I understood that PAM is just one kind of K-medoids algorithm. The difference is in new medoid selection (per iteration):

  • K-medoids selects object that is closest to the medoid as a next medoid

  • PAM tries out all of the objects in the cluster as a new medoid that will lead to lower SSE.

If I understood well, PAM gives better results, but takes up much more time.

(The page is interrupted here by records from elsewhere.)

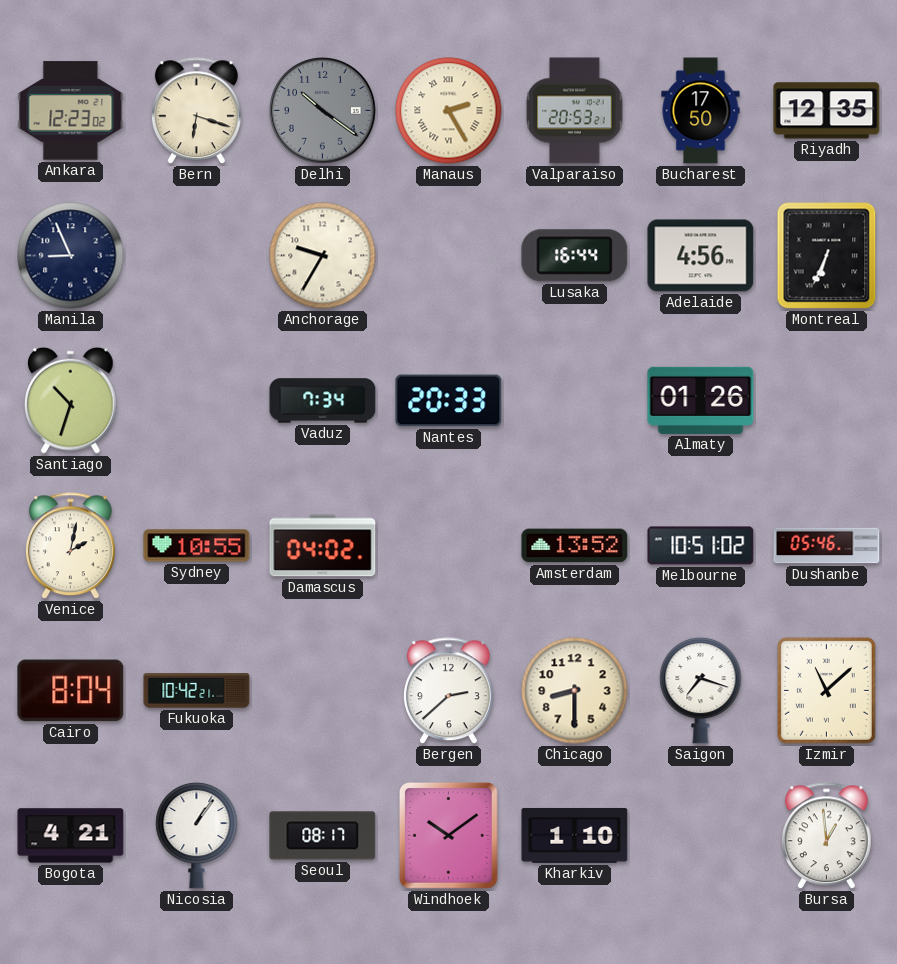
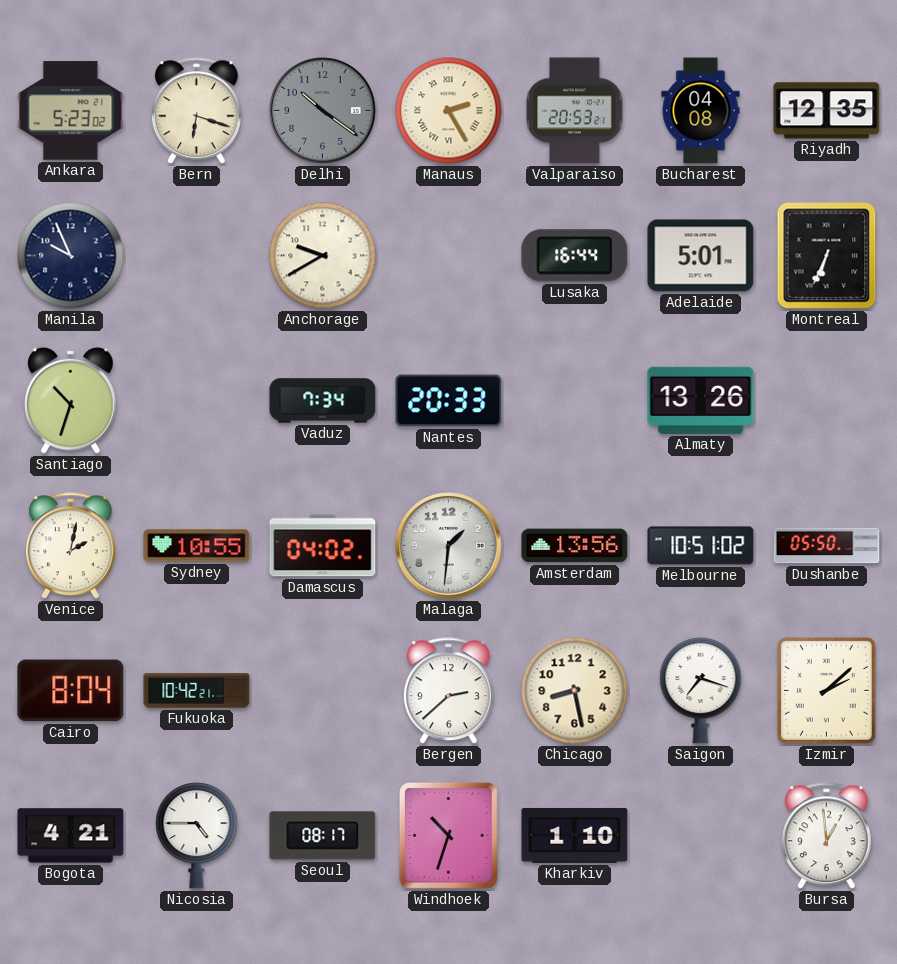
Ankara: 12:23 -> 5:23
Bucharest: 17:50 -> 04:08
Manila: 8:56 -> 9:56
Anchorage: 9:35 -> 9:40
Adelaide: 4:56 -> 5:01
Almaty: 01:26 -> 13:26
Malaga: none -> 1:31
Amsterdam: 13:52 -> 13:56
Dushanbe: 05:46 -> 05:50
Chicago: 8:30 -> 8:28
Izmir: 11:08 -> 2:08
Nicosia: 1:06 -> 4:45
Windhoek: 10:09 -> 10:33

Is that so?

Which one is better and why?


Here is what confused me, this is a list of software that implements K-medoids, from Wikipedia

  • ELKI includes several k-means variants, including k-medoids and PAM.
  • Julia contains a k-medoid implementation in the Clustering package[5]
  • R includes in the "flexclust" package variants of k-means and in the "cluster" package.
  • Gap An embrional open source library on distance based clustering.
  • Java-ML. Includes a k-medoid implementation.

For example, it says that ELKI contains both variants, k-medoids and PAM?

And for example first look on K-medoids implementation in javaml looks like it finds the object closest to medoid and tries it out.

Best Answer

k-medoids is the problem specification. It may be a np-hard problem.

PAM is one algorithm to find a local minimum for the k-medoids problem. Maybe not the optimum, but faster than exhaustive search.

PAM is to k-medoids as Lloyd's algorithm is to k-means. Lloyd's algorithm is a fast heuristic to find a good solution to k-means, but it may fail to find the best.